The big payments platform Block Inc. will remain focused on its Afterpay buy now, pay later offering, on its Cash App digital wallet, and on increasing access to Square Loans, said Block chief executive Jack Dorsey late Thursday during the company’s third-quarter earnings call.
Dorsey stressed the key importance of lending to Block’s current strategy. Merchants that borrow money through Square Loans, formerly Square Capital, grow their business 6% faster, on average, than sellers that do not take out a loan, Dorsey said in his quarterly letter to shareholders. Loss rates on Square Loans are at 4% or less.
Offering merchants capital through Square Loans also provides them with “an easy option to grow” their business and sales, Dorsey told analysts on Thursday’s call. “We want to lead with technology, which means having a deep understanding of our sellers and consumers,” he said.
Lending options for Square merchants can increase cross-selling opportunities for other Square-branded products, Dorsey argued. Square is Block’s acquiring arm.
Sellers that have taken out a loan use 3.7 Square products on average, compared to 1.5 products used by sellers that haven’t borrowed, Dorsey said in his quarterly investor letter. In addition, sales of software-as-a-service-based applications among merchants that have taken out a loan are 10 percentage points higher than they are with sellers that have not taken out a loan.
On a related note, one of the biggest initiatives in the works is the planned addition of Afterpay as a payment option for the Cash App card, Block’s Visa-branded debit card that accesses funds from the cardholder’s account. Afterpay is Block’s buy now, pay later service. Block plans to add Afterpay to 24 million Cash App cards to “transform” the cards into “a better alternative to credit cards,” Dorsey said.

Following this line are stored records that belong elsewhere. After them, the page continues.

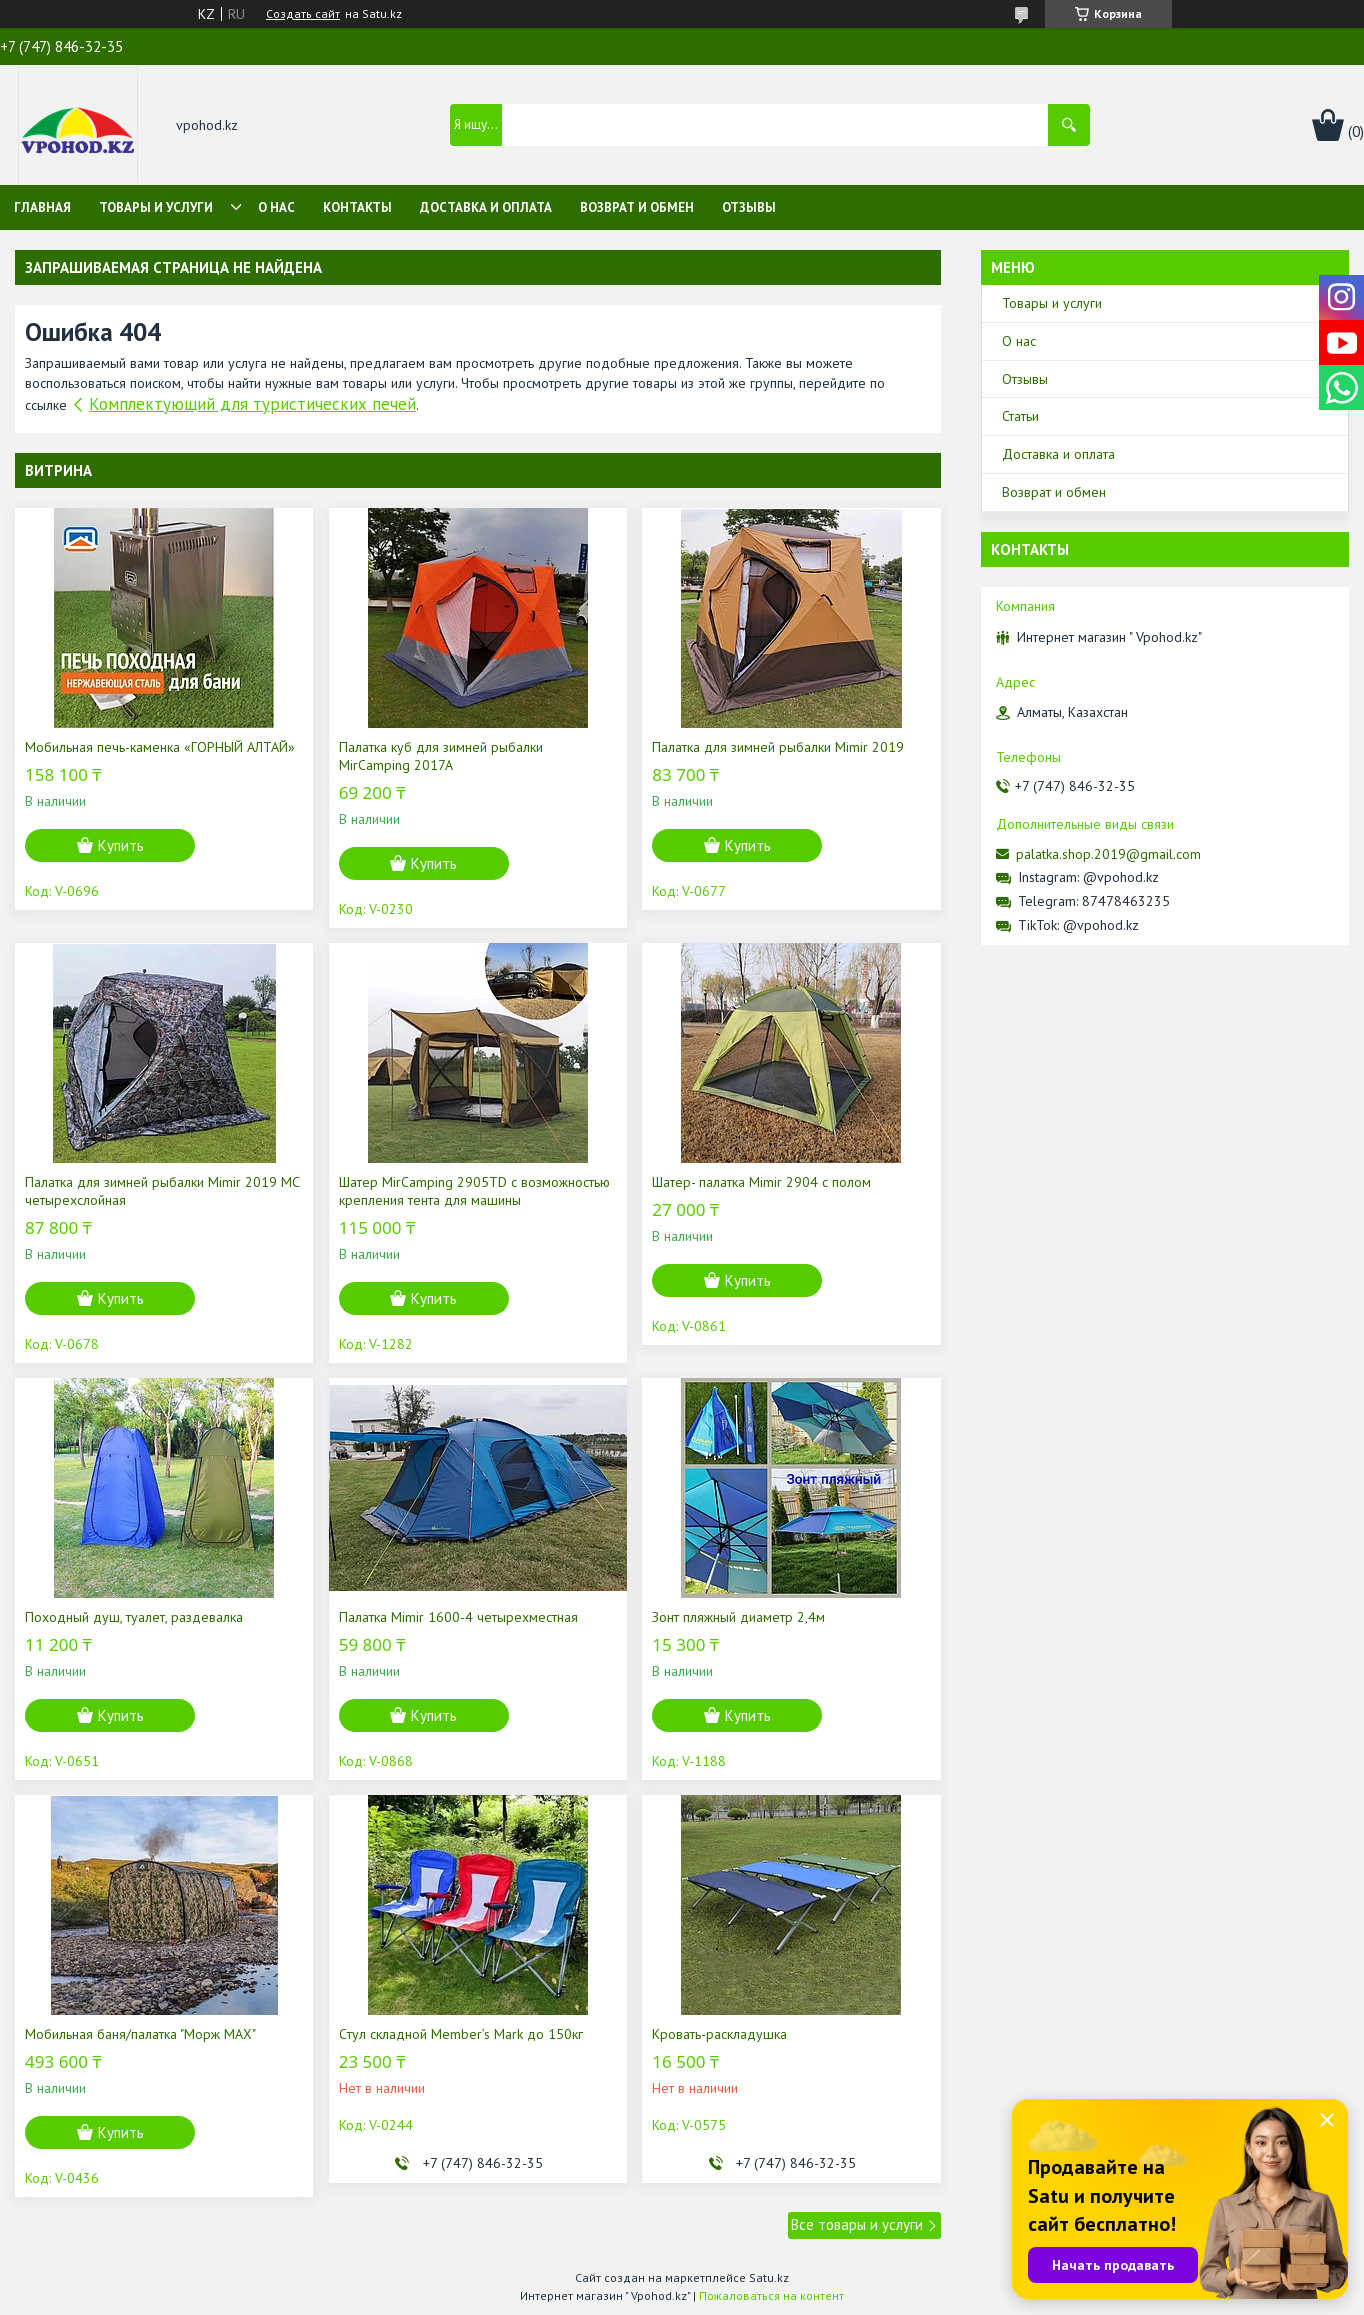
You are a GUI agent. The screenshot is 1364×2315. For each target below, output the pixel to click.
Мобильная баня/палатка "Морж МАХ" (140, 2034)
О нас (276, 207)
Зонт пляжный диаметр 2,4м (738, 1617)
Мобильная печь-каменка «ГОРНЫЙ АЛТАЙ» (160, 747)
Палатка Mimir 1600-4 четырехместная (458, 1617)
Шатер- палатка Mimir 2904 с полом (761, 1182)
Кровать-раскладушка (719, 2034)
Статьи (1020, 416)
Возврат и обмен (637, 207)
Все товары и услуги (857, 2224)
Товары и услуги (156, 207)
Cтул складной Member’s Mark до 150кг (461, 2034)
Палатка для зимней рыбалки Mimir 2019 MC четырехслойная (162, 1191)
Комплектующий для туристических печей (252, 404)
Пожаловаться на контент (771, 2295)
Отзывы (749, 207)
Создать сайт (303, 14)
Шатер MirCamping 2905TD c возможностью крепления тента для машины (474, 1191)
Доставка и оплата (486, 207)
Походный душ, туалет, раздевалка (134, 1617)
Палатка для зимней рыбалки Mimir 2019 (778, 747)
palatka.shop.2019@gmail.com (1108, 854)
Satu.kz (769, 2277)
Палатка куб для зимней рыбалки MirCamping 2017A (441, 756)
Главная (42, 207)
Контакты (357, 207)
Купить (121, 845)
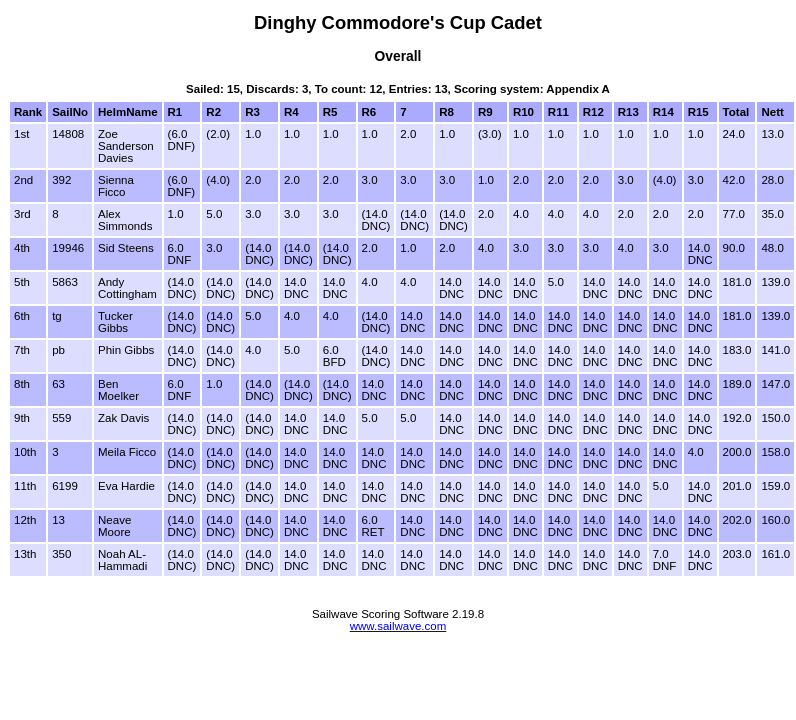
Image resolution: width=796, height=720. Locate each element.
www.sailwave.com (398, 626)
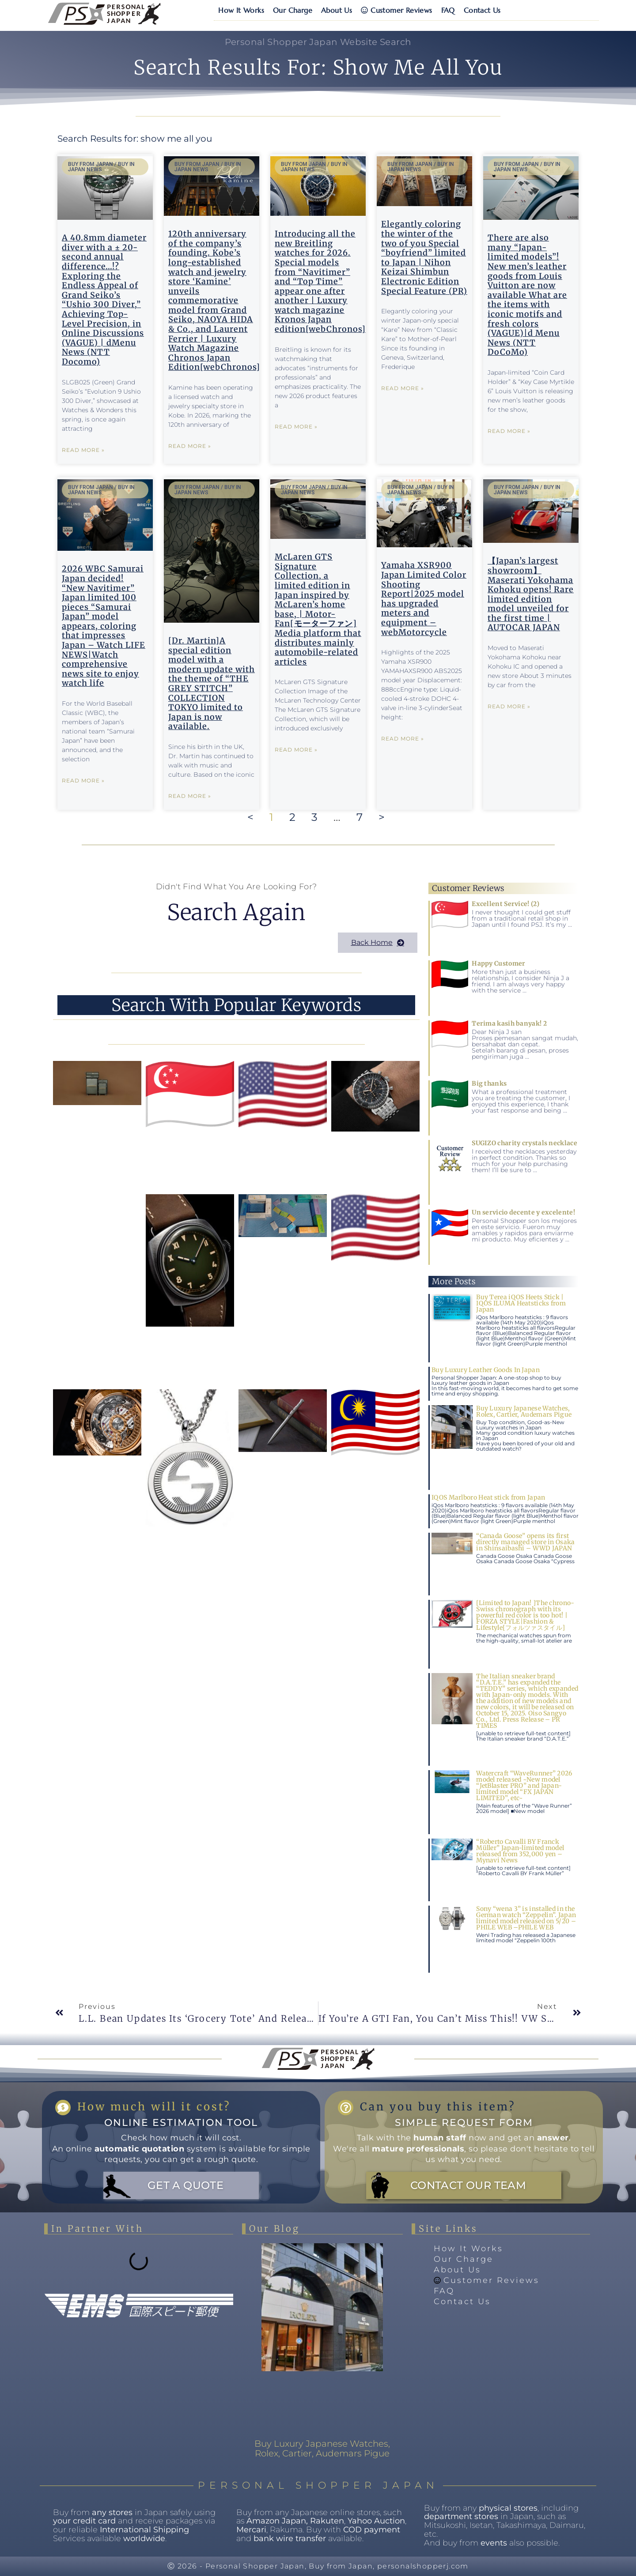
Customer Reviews (396, 10)
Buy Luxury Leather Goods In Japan (486, 1370)
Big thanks (489, 1083)
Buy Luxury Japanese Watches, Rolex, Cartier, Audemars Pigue (524, 1411)
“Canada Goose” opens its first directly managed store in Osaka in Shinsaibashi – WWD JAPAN (525, 1542)
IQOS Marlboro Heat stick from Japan (488, 1497)
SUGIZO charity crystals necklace (524, 1143)
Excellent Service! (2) (505, 904)
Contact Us (482, 10)
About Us (336, 10)
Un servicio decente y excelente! (523, 1212)
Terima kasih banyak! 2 (509, 1023)
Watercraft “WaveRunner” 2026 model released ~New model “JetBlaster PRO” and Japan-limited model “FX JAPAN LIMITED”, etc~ (524, 1785)
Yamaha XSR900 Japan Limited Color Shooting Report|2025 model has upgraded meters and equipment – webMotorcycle (423, 598)
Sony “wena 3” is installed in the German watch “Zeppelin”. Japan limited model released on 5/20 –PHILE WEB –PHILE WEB (526, 1918)
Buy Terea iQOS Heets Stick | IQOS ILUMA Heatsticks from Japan (521, 1303)
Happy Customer (498, 963)
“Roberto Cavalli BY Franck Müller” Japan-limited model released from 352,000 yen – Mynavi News (520, 1851)
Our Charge (292, 10)
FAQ (448, 10)
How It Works (241, 10)
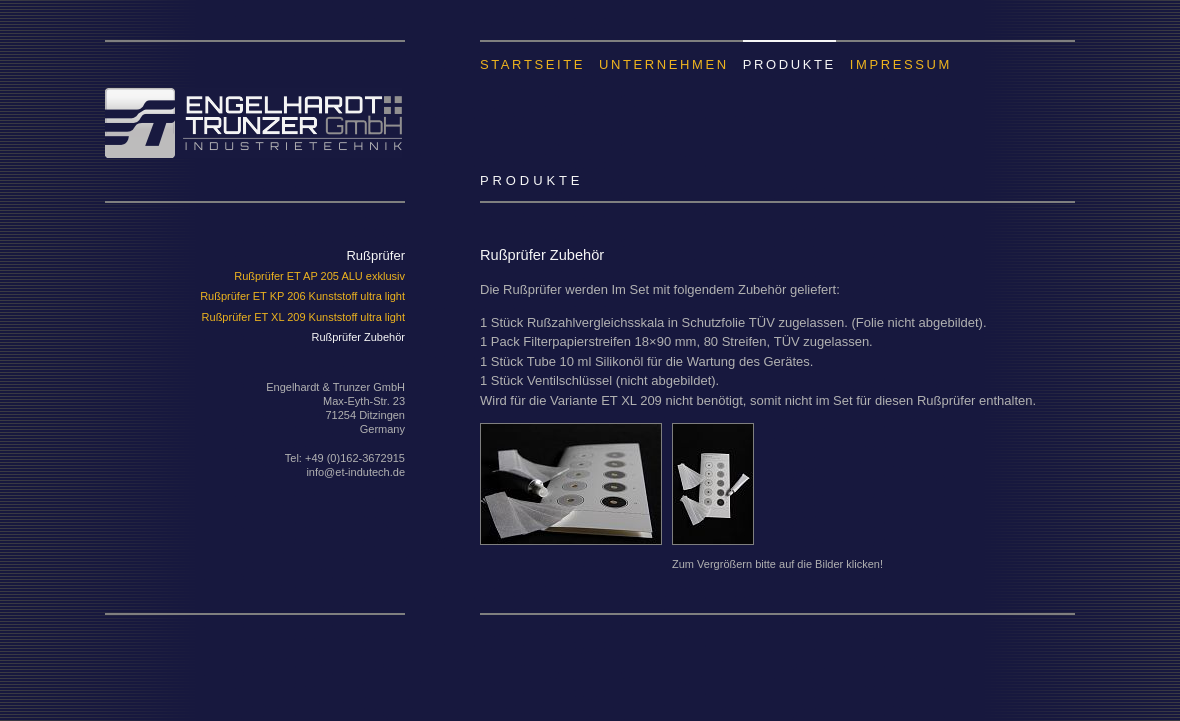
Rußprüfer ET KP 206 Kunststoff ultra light (302, 296)
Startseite (532, 64)
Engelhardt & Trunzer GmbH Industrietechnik (255, 99)
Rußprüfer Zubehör (358, 337)
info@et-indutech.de (355, 472)
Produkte (789, 64)
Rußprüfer (375, 255)
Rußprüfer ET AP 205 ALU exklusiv (319, 276)
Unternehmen (664, 64)
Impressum (901, 64)
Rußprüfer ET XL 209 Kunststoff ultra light (303, 317)
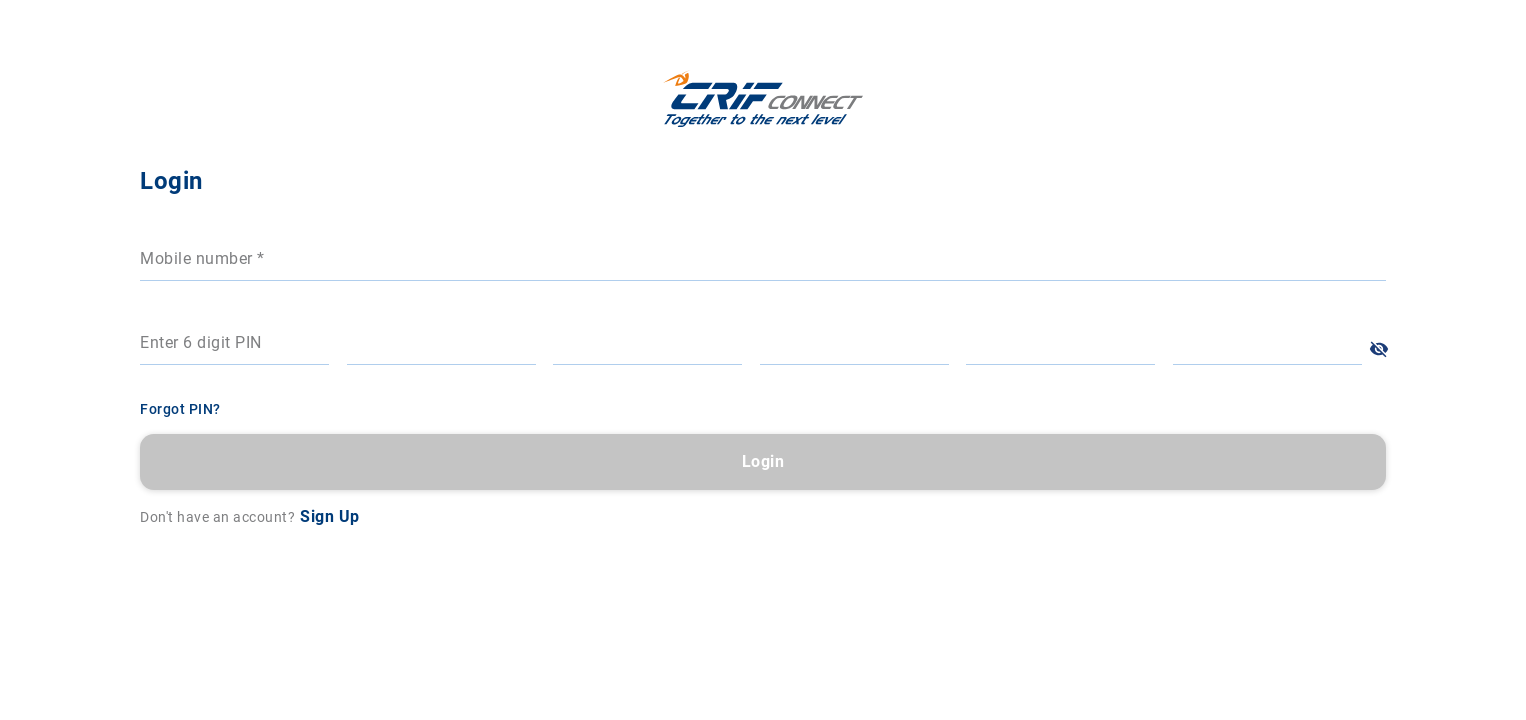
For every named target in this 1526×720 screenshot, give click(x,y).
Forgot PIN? (943, 409)
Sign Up (1093, 516)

A pilot for the service has been encouraging so far, and Block plans to begin rolling out the conversion on a broad scale, he added.
One expected benefit of adding Afterpay to the Cash App card is increased transactions. Consumers using Afterpay for more than five years transact more than 31 times per year on average, compared to 4 times a year for cardholders that don’t use Afterpay, according to Block.
Adding Afterpay to the Cash App card would also create new opportunities to funnel more traffic to Block merchants, the company says. As of the third quarter, Afterpay has driven 460 million customer leads to merchants, according to Block.
Monthly Cash App card transactions averaged 57 million for the third quarter, up from 55 million for the same period a year ago, an 11% increase. Overall, the 24 million active Cash App cardholders represent 43% of all Cash App cardholders. That’s up from 22 million active cardholders representing 40% of the cardholder base for the same period a year ago.
Since Block acquired Afterpay in 2022, consumers have spent more than $72 billion through the platform and saved an estimated $1 billion in interest charges and late fees, Block says. The company’s loss rates on BNPL loans is about 1%, Dorsey said in his shareholder letter.
On the consumer-lending side of its business, Block is finding that consumers who have taken out a Cash App Borrow loan are using the funds to manage daily expenses. A recent survey revealed that 43% of Cash App Borrow actives used the loans to pay bills, while 38% said the loans helped smooth cash flow between paychecks, Block says. Default rates on Cash App Borrow are less than 3%, the company says.
Highlights for the latest quarter include the introduction of new products such as a preauthorization application for Square sellers and a pilot for an enhanced version of the company’s restaurant point-of-sale management system. The pilot is expected to begin rolling out next year, Amrita Ahuja, Block, chief operating and chief financial officer, said during the call.